The mystery of the boat pulverized by a missile in the middle of the Caribbean
Most of the 11 occupants of the vessel — which departed from Venezuela and was blown up by the United States — came from a small coastal town taken over by drug trafficking

San Juan de Unare was a small fishing village where people would rise in the middle of the night to haul their boats to the shore and head out into the calm Caribbean Sea. Their fathers had done the same, and so had their fathers before them. More than 20 years ago, however, it became a transit point for drugs, and everything changed. Disputes arose, rivalries between clans emerged, and death followed. First one killing, then two, and then, in two unforgettable days, 78 all at once. Earlier this week, according to Venezuelan media reports, a group of young men from the town boarded a boat and never came back.

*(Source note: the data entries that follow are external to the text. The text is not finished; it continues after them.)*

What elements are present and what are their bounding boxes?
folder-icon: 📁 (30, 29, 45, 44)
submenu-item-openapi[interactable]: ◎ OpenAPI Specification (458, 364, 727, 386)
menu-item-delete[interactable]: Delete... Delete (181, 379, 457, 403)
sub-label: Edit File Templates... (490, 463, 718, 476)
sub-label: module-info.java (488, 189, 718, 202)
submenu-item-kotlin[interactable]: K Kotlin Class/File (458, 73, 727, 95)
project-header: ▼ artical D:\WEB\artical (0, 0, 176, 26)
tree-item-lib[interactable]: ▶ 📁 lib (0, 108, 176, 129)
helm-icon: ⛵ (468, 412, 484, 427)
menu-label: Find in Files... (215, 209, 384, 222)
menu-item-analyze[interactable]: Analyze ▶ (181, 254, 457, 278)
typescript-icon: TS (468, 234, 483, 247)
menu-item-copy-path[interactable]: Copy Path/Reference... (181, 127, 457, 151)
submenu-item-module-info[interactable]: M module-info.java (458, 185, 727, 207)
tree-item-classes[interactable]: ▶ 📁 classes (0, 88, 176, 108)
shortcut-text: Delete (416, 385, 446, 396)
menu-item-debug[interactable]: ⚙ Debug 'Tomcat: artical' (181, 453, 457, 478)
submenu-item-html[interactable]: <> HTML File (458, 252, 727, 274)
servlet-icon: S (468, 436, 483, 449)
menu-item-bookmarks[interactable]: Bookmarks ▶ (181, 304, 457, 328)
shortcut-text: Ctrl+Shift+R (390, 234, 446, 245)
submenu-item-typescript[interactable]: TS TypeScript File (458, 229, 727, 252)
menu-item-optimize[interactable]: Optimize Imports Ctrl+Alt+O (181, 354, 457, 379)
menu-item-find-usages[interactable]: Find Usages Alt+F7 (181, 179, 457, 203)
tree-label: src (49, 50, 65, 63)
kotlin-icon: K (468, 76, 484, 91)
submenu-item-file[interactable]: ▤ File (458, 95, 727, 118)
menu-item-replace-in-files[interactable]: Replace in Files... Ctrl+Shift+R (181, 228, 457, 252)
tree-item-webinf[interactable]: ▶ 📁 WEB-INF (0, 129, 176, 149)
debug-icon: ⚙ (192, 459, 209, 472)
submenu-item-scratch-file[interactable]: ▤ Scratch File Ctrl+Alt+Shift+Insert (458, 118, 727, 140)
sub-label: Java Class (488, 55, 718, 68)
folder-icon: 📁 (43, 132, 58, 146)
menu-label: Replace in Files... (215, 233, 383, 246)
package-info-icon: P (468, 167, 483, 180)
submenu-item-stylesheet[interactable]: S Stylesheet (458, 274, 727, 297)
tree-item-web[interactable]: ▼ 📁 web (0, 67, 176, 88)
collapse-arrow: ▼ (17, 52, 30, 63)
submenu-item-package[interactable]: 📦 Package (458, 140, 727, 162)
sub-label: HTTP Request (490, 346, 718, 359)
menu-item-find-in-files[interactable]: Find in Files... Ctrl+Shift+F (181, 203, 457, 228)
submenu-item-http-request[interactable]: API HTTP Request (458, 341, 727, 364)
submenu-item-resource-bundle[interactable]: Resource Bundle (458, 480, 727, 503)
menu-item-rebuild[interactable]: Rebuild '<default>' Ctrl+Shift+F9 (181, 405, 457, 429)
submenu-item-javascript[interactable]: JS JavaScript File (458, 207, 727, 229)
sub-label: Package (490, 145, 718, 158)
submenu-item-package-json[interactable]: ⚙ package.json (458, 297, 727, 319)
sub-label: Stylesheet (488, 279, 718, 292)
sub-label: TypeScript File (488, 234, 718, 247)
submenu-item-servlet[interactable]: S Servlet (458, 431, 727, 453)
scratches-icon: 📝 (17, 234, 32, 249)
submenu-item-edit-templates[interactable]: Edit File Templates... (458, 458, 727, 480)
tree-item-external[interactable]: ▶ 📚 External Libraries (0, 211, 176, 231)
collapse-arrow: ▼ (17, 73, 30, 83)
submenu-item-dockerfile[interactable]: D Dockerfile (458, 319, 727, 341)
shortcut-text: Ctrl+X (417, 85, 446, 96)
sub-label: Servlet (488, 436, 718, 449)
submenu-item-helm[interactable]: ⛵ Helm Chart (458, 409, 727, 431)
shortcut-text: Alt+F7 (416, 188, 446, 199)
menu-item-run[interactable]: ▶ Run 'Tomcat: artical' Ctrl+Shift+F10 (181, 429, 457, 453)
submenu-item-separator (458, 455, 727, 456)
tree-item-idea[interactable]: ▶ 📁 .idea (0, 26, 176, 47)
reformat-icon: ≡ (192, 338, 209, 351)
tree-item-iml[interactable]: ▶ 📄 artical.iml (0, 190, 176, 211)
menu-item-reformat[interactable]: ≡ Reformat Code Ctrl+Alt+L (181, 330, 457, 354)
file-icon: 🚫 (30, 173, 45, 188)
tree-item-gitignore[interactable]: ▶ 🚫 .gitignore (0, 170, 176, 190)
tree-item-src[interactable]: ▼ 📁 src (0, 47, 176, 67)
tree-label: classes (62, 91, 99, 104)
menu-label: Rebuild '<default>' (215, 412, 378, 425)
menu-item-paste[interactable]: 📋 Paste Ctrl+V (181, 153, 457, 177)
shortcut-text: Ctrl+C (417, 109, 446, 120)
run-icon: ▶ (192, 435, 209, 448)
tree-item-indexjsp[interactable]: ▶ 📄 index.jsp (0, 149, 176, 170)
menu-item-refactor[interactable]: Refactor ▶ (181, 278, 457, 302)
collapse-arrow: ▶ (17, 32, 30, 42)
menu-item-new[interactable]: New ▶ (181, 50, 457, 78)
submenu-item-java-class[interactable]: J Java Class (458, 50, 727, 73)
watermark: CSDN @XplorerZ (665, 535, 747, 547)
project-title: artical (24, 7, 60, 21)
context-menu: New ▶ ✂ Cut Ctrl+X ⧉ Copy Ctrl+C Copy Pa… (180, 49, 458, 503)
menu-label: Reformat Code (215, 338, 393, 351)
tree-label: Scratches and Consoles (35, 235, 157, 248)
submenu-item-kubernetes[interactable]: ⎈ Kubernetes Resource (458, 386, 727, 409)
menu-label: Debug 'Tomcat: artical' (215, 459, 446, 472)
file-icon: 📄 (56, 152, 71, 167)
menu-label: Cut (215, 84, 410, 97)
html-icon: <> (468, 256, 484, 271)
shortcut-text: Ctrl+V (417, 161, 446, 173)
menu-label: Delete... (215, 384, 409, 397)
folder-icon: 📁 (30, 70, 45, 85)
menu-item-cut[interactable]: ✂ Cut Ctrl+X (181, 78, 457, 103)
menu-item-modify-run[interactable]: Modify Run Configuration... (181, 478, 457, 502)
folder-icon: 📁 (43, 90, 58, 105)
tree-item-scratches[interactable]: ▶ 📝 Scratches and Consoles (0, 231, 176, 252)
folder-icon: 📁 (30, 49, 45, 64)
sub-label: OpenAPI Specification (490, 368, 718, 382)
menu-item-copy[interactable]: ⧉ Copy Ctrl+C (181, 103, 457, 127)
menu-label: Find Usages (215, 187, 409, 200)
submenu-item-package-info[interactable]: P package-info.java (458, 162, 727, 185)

The fate of the residents of San Juan de Unare and nearby towns has heightened tensions between the United States and Venezuela, two nations that now speak to each other in the language of war. The White House used its military force deployed in international waters, near Venezuelan territory, to launch a missile at the boat and kill the 11 people on board.

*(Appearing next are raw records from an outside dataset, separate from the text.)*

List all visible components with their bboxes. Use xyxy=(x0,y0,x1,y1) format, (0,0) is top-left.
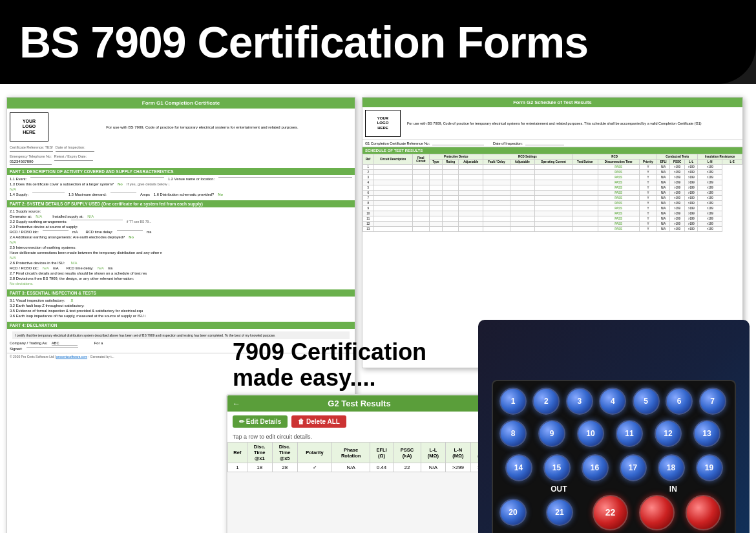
cell-priority: Y xyxy=(639,180,657,185)
final-circuit-label: 2.7 Final circuit's details and test res… xyxy=(10,271,147,275)
rcd-value xyxy=(43,230,68,231)
cell-pass: PASS xyxy=(598,216,639,222)
cell-adj xyxy=(459,180,483,185)
isu-value: N/A xyxy=(70,261,77,265)
table-row[interactable]: 6 PASS Y N/A >199 >199 >199 xyxy=(363,191,742,196)
socket-9: 9 xyxy=(538,420,565,447)
table-row[interactable]: 9 PASS Y N/A >199 >199 >199 xyxy=(363,206,742,211)
cell-fault xyxy=(483,211,510,216)
cell-pssc: >199 xyxy=(685,211,698,216)
declaration-body: I certify that the temporary electrical … xyxy=(15,333,275,337)
cell-discon: N/A xyxy=(657,191,670,196)
event-value xyxy=(30,177,164,178)
col-ln: L-N xyxy=(698,160,722,165)
table-row[interactable]: 12 PASS Y N/A >199 >199 >199 xyxy=(363,222,742,227)
interconnection-label: 2.5 Interconnection of earthing systems: xyxy=(10,246,76,249)
out-label: OUT xyxy=(551,485,567,494)
amps-label: Amps xyxy=(140,193,150,196)
socket-21: 21 xyxy=(546,499,573,526)
tt-note: if TT see BS 79... xyxy=(127,220,151,224)
in-label: IN xyxy=(669,485,677,494)
logo-text: YOUR LOGO HERE xyxy=(23,119,36,135)
delete-all-button[interactable]: 🗑 Delete ALL xyxy=(291,415,346,428)
cell-priority: Y xyxy=(639,185,657,191)
footer-text: © 2020 Pro Certs Software Ltd | xyxy=(10,355,56,359)
cell-priority: Y xyxy=(639,165,657,170)
na-text-3: N/A xyxy=(10,256,16,260)
deliberate-label: Have deliberate connections been made be… xyxy=(10,251,162,255)
form-g2-top: YOUR LOGO HERE For use with BS 7909, Cod… xyxy=(362,107,742,140)
socket-11: 11 xyxy=(616,420,643,447)
part2-bar: PART 2: SYSTEM DETAILS OF SUPPLY USED (O… xyxy=(7,200,355,207)
cell-adj xyxy=(459,201,483,206)
cell-ll: >199 xyxy=(698,206,722,211)
part2-row10: 2.7 Final circuit's details and test res… xyxy=(10,271,352,276)
form-g1-header: Form G1 Completion Certificate xyxy=(7,98,355,109)
cell-final xyxy=(412,227,429,232)
table-row[interactable]: 13 PASS Y N/A >199 >199 >199 xyxy=(363,227,742,232)
table-row[interactable]: 4 PASS Y N/A >199 >199 >199 xyxy=(363,180,742,185)
cell-efli: >199 xyxy=(669,185,684,191)
part2-row11: 2.8 Deviations from BS 7909, the design,… xyxy=(10,276,352,281)
cell-desc xyxy=(373,175,413,180)
cell-adj xyxy=(459,170,483,175)
g2-date-value xyxy=(525,141,564,145)
cell-adj2 xyxy=(510,216,534,222)
distro-image: 1234567 8910111213 141516171819 OUT IN 2… xyxy=(478,320,750,533)
table-row[interactable]: 5 PASS Y N/A >199 >199 >199 xyxy=(363,185,742,191)
cell-adj2 xyxy=(510,196,534,201)
table-row[interactable]: 3 PASS Y N/A >199 >199 >199 xyxy=(363,175,742,180)
installed-label: Installed supply at: xyxy=(52,214,83,218)
cell-ref: 12 xyxy=(363,222,373,227)
app-cell-ref: 1 xyxy=(228,463,247,472)
retest-group: Retest / Expiry Date: xyxy=(54,154,93,165)
cell-efli: >199 xyxy=(669,216,684,222)
socket-row-3: 202122 xyxy=(499,495,728,530)
cell-efli: >199 xyxy=(669,211,684,216)
cell-type xyxy=(429,196,442,201)
part3-content: 3.1 Visual inspection satisfactory: X 3.… xyxy=(7,297,355,320)
cell-priority: Y xyxy=(639,211,657,216)
cell-pass: PASS xyxy=(598,206,639,211)
table-row[interactable]: 10 PASS Y N/A >199 >199 >199 xyxy=(363,211,742,216)
table-row[interactable]: 1 PASS Y N/A >199 >199 >199 xyxy=(363,165,742,170)
cell-efli: >199 xyxy=(669,175,684,180)
app-cell-efli: 0.44 xyxy=(370,463,393,472)
table-row[interactable]: 11 PASS Y N/A >199 >199 >199 xyxy=(363,216,742,222)
cell-adj xyxy=(459,227,483,232)
cell-op xyxy=(534,206,572,211)
app-header: ← G2 Test Results xyxy=(227,395,496,412)
cell-op xyxy=(534,222,572,227)
cell-pssc: >199 xyxy=(685,222,698,227)
cell-pssc: >199 xyxy=(685,216,698,222)
cell-adj xyxy=(459,216,483,222)
col-ref: Ref xyxy=(363,154,373,165)
edit-details-button[interactable]: ✏ Edit Details xyxy=(233,415,288,428)
cell-pass: PASS xyxy=(598,222,639,227)
app-col-efli: EFLI(Ω) xyxy=(370,443,393,463)
earthing-label: 2.2 Supply earthing arrangements: xyxy=(10,220,67,224)
cell-pssc: >199 xyxy=(685,196,698,201)
rcd-delay-value xyxy=(117,230,143,231)
cell-desc xyxy=(373,191,413,196)
cell-pass: PASS xyxy=(598,165,639,170)
table-row[interactable]: 2 PASS Y N/A >199 >199 >199 xyxy=(363,170,742,175)
cell-final xyxy=(412,216,429,222)
cell-desc xyxy=(373,206,413,211)
cell-adj xyxy=(459,206,483,211)
cell-ll: >199 xyxy=(698,191,722,196)
back-icon[interactable]: ← xyxy=(233,399,240,408)
cell-adj2 xyxy=(510,222,534,227)
cell-pssc: >199 xyxy=(685,175,698,180)
ms2-label: ms xyxy=(108,266,113,270)
supply-label: 1.4 Supply: xyxy=(10,193,28,196)
g2-logo-box: YOUR LOGO HERE xyxy=(365,110,401,137)
footer-link[interactable]: procertssoftware.com xyxy=(56,355,87,359)
table-row[interactable]: 8 PASS Y N/A >199 >199 >199 xyxy=(363,201,742,206)
app-table-row[interactable]: 1 18 28 ✓ N/A 0.44 22 N/A >299 >295 xyxy=(228,463,496,472)
part2-row2: Generator at: N/A Installed supply at: N… xyxy=(10,214,352,219)
app-col-pssc: PSSC(kA) xyxy=(394,443,421,463)
cell-btn xyxy=(572,222,598,227)
table-row[interactable]: 7 PASS Y N/A >199 >199 >199 xyxy=(363,196,742,201)
part2-row4: 2.3 Protective device at source of suppl… xyxy=(10,224,352,229)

According to U.S. authorities, they were transporting drugs bound for Trinidad and Tobago. U.S. President Donald Trump insists this is a new way of confronting drug cartels through the use of weapons of war, but Venezuelan President Nicolás Maduro is convinced it is nothing more than the prelude to an invasion of his country. He claims he will rally eight million Venezuelans to take up arms and join the armed forces.

It all happened in an instant. The boat was cutting through the sea when something unidentified targeted it from above (some experts believe it was a drone). Seconds later, a projectile obliterated it. The United States has declassified the video but has offered few other details. The Chavista government initially claimed it was an AI-generated video, but nothing suggests that is the case. In private, a Chavista leader close to Maduro calls Trump’s government “criminal.” “They want to destroy this country with missiles,” he adds.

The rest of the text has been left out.